Natural Food Coloring and Dye
Because anthocyanins produce vivid red and purple hues, red corn is a source of natural pigment for the food industry. As consumer demand for clean-label products grows, manufacturers increasingly look to plant-derived colorants to replace synthetic dyes. Corn-based anthocyanin extracts can tint beverages, baked goods, and snack foods without artificial additives. The pigments are water-soluble, which makes them relatively easy to incorporate into liquid and semi-liquid food products.
Red corn also makes a natural textile dye. Indigenous communities across the Americas have used colored corn varieties for centuries to produce pigments for fabrics and crafts, a practice that continues today in traditional and artisanal settings.
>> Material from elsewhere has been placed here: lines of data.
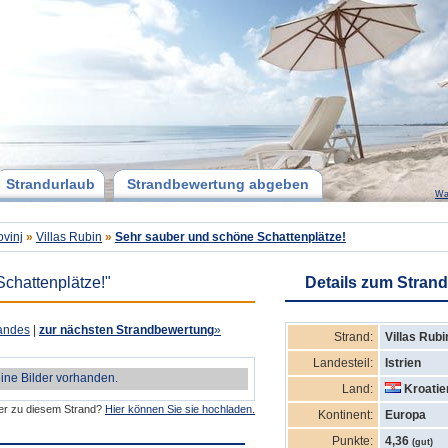
Strandurlaub
Strandbewertung abgeben
Wa
vinj
»
Villas Rubin
»
Sehr sauber und schöne Schattenplätze!
chattenplätze!"
Details zum Strand
andes
|
zur nächsten Strandbewertung
»
Strand:
Villas Rubi
Landesteil:
Istrien
eine Bilder vorhanden.
Land:
Kroatie
der zu diesem Strand?
Hier können Sie sie hochladen.
Kontinent:
Europa
Punkte:
4,36
(gut)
Cultural and Ceremonial Significance
Corn in all its colors holds deep importance to Indigenous nations across the Americas. Maize is a staple food that also features prominently in ceremonies, stories, songs, and dances. Red corn is one of several sacred colors recognized in various tribal traditions, where different kernel colors often carry specific spiritual meanings. Many tribes grow multicolored corn varieties as part of agricultural practices that stretch back thousands of years, and preserving these heirloom strains is a form of cultural continuity.
Decorative Uses
The deep reddish-maroon ears of varieties like Bloody Butcher are popular as fall decorations. You’ll see them on front doors, in harvest displays, and at farmers’ markets from September through November. Some varieties produce ears with a mix of red, burgundy, and near-black kernels, making each ear visually distinct. Unlike purely ornamental corn, most red varieties remain fully edible, so those decorative ears can be shelled and ground into cornmeal once the season is over.